Shalimar is a perfume originally created by Jacques Guerlain in 1921 for French perfume and cosmetics house Guerlain. In production continuously since 1925, Shalimar is currently a flagship product for Guerlain.

History 
Shalimar was created by perfumer Jacques Guerlain in 1921, but after another company claimed to already have a fragrance by the same name, Guerlain was forced to rename the fragrance "No. 90" until a legal dispute over the name was settled. Shalimar was re-released in 1925 at the International Exposition of Modern Industrial and Decorative Arts.

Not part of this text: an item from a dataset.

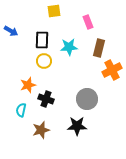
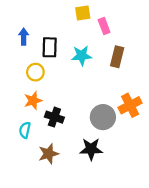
yellow square: (54, 11) -> (83, 13), moved
blue arrow: (11, 31) -> (24, 37), moved, turned -120
yellow circle: (44, 61) -> (35, 72), moved
orange cross: (112, 70) -> (130, 105), moved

Jacques Guerlain was inspired by Mumtaz Mahal, the wife of Shah Jahan, Mughal emperor of India, and for whom the Taj Mahal in Agra and the Shalimar Gardens in Lahore were built. The harmony of Shalimar was created when Jacques Guerlain poured a bottle of ethylvanillin into a bottle of Jicky, a fragrance created by Guerlain in 1889.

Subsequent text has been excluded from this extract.